YOUR TASK
Your answer should be one number: how many lines of the data include the string "China"?

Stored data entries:
* * * * *

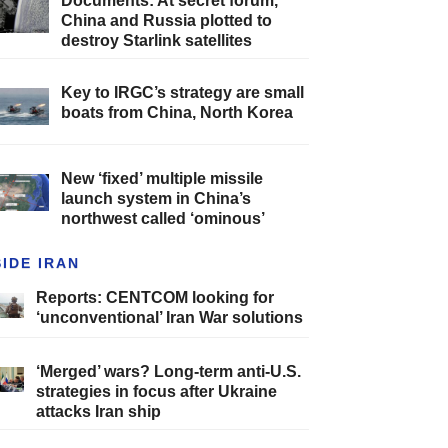
Documents: At secret forum,
China and Russia plotted to
destroy Starlink satellites
Key to IRGC’s strategy are small
boats from China, North Korea
New ‘fixed’ multiple missile
launch system in China’s
northwest called ‘ominous’
SIDE IRAN
Reports: CENTCOM looking for
‘unconventional’ Iran War solutions
‘Merged’ wars? Long-term anti-U.S.
strategies in focus after Ukraine
attacks Iran ship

* * * * *

ANSWER TO THIS EXERCISE
3